Your objective - Going line by line through the listing below, count each line that includes the word "faza", and reply with the count only.

** Opening Supplied records block **

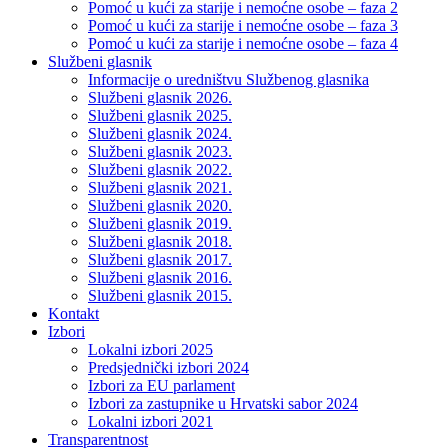
Pomoć u kući za starije i nemoćne osobe – faza 2
Pomoć u kući za starije i nemoćne osobe – faza 3
Pomoć u kući za starije i nemoćne osobe – faza 4
Službeni glasnik
Informacije o uredništvu Službenog glasnika
Službeni glasnik 2026.
Službeni glasnik 2025.
Službeni glasnik 2024.
Službeni glasnik 2023.
Službeni glasnik 2022.
Službeni glasnik 2021.
Službeni glasnik 2020.
Službeni glasnik 2019.
Službeni glasnik 2018.
Službeni glasnik 2017.
Službeni glasnik 2016.
Službeni glasnik 2015.
Kontakt
Izbori
Lokalni izbori 2025
Predsjednički izbori 2024
Izbori za EU parlament
Izbori za zastupnike u Hrvatski sabor 2024
Lokalni izbori 2021
Transparentnost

** Closing Supplied records block **

Answer space - 3